Developers charge what they think they can get away with. They make sure that demand is tight by land banking, which is when you don’t release land for development until profits from that development are likely to exceed the profits from speculation.

We need measures to restrict speculation, including doubling the capital gains tax, the abolition of negative gearing and forcing investors to rent out or live in their properties within a certain time frame.

Such measures would help, but not solve, the housing affordability crisis.

Ultimately, the market is not an effective mechanism for providing affordable housing.

We urgently need laws in this country to cap rent and for more security for tenants. We also need a serious federal budget allocation to public housing.

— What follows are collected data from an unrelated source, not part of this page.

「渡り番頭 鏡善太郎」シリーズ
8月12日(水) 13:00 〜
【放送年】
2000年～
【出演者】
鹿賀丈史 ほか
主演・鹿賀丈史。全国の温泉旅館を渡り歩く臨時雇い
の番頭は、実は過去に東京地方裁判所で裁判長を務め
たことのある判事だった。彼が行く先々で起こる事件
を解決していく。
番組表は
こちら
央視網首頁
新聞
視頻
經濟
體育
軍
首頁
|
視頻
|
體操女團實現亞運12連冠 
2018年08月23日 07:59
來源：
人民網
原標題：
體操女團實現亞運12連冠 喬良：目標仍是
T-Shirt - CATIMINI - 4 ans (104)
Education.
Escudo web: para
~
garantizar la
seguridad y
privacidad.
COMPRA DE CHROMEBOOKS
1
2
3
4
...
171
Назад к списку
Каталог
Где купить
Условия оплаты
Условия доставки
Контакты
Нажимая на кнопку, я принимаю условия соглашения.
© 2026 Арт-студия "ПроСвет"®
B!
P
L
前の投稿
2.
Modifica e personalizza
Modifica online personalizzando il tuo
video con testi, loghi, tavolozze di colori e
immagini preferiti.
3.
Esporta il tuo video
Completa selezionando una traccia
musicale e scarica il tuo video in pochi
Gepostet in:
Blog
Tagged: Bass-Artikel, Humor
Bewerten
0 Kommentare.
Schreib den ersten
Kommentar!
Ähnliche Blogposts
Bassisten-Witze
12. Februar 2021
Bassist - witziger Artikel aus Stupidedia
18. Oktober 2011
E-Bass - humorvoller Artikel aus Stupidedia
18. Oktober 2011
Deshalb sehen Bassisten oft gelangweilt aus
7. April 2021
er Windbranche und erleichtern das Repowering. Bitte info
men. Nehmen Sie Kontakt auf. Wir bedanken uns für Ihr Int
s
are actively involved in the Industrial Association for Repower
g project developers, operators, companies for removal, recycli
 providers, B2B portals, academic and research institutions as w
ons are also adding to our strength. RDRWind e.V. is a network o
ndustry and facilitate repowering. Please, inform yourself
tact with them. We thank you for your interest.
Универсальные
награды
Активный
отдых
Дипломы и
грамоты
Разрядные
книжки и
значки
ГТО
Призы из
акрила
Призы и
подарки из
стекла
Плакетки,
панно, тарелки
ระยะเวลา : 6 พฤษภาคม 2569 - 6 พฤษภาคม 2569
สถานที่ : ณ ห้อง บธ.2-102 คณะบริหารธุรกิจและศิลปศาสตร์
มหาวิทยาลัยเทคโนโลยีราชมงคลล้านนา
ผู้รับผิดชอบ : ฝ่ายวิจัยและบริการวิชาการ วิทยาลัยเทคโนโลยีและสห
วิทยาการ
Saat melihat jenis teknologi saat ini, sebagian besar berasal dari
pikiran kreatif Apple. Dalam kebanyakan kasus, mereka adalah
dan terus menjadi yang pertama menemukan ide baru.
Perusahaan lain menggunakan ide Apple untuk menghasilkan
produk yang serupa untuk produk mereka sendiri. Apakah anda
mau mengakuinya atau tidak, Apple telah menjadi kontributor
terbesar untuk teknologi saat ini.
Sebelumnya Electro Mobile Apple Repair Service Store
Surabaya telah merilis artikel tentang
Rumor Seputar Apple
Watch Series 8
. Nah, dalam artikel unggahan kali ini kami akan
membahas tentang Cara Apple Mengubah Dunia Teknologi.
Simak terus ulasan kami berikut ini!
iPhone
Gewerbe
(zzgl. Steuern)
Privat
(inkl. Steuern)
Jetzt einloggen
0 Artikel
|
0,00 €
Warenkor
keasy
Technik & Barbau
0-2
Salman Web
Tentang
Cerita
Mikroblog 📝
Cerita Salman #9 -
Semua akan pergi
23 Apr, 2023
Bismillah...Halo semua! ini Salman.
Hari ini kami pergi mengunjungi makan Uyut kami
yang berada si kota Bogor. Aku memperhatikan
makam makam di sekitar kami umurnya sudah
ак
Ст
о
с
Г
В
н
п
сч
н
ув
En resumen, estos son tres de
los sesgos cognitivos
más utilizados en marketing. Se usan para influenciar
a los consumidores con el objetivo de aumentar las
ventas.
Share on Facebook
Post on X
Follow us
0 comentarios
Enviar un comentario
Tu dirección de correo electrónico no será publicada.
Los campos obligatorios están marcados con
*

Public housing is the only genuine form of affordable housing.

From the early 1980s, a succession of governments has followed the neoliberal path of selling and outsourcing public services. Public housing hasn’t escaped their zeal.

First we had the government propaganda about how public housing had failed. Then came the propaganda that we needed “social housing” — a term that was always ill-defined — rather than public housing. Most thought social housing meant public housing, but better.

Then came the government push to either demolish or sell public housing and to not replace or transfer it to not-for-profit housing associations.

Another problem is that housing associations are based on a capital accumulation model. They are required to borrow money from banks to expand their housing stock. To repay the loans they become unwilling, or unable, to rent out their social housing to vulnerable people living on benefits, or with a low income.

Residents in social housing run by housing associations pay higher rent than public housing tenants and have less security of tenure.

Some housing associations operate in a very similar way to private real estate agents, including their policy on evictions.

We have a housing crisis in Australia. There has been a spectacular increase in the number of people who are homeless or who are barely holding onto their accommodation because of increases in rent. To add to this precariousness, there is an increase in unemployment, underemployment and casualisation of work.

If we want to avoid a social catastrophe, we have to reject those who argue that public housing has failed and demand a massive expansion in public housing.

[Sue Bolton is a Socialist Alliance councillor in Moreland City Council.]